> **What this task involves**
Among the lines below, restate word for word only those from the line with "das Ich wie" through the line with "er nicht triumphierend", with both end lines kept.

> **Recorded information**

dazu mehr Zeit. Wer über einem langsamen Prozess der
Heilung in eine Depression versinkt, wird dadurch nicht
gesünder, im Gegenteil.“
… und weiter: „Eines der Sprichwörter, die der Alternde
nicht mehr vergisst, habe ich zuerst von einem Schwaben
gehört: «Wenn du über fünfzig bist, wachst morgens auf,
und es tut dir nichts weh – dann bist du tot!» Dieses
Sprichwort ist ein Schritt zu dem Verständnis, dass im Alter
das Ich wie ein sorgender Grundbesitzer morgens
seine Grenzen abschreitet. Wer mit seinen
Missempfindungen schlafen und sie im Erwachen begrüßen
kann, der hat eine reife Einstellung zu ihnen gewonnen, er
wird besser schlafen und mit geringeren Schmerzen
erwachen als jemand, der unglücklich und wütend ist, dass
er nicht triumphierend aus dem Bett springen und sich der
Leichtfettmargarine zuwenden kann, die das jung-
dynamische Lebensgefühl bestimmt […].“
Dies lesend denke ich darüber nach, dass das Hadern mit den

* * *

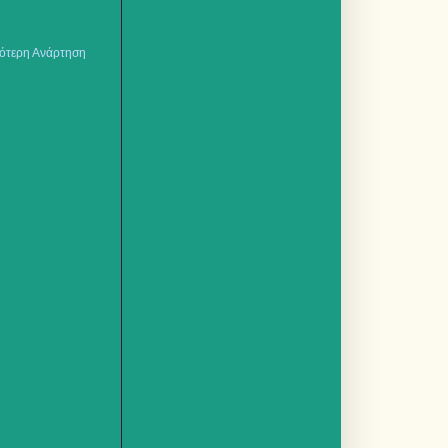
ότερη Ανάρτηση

> **Solution for this task**
das Ich wie ein sorgender Grundbesitzer morgens
seine Grenzen abschreitet. Wer mit seinen
Missempfindungen schlafen und sie im Erwachen begrüßen
kann, der hat eine reife Einstellung zu ihnen gewonnen, er
wird besser schlafen und mit geringeren Schmerzen
erwachen als jemand, der unglücklich und wütend ist, dass
er nicht triumphierend aus dem Bett springen und sich der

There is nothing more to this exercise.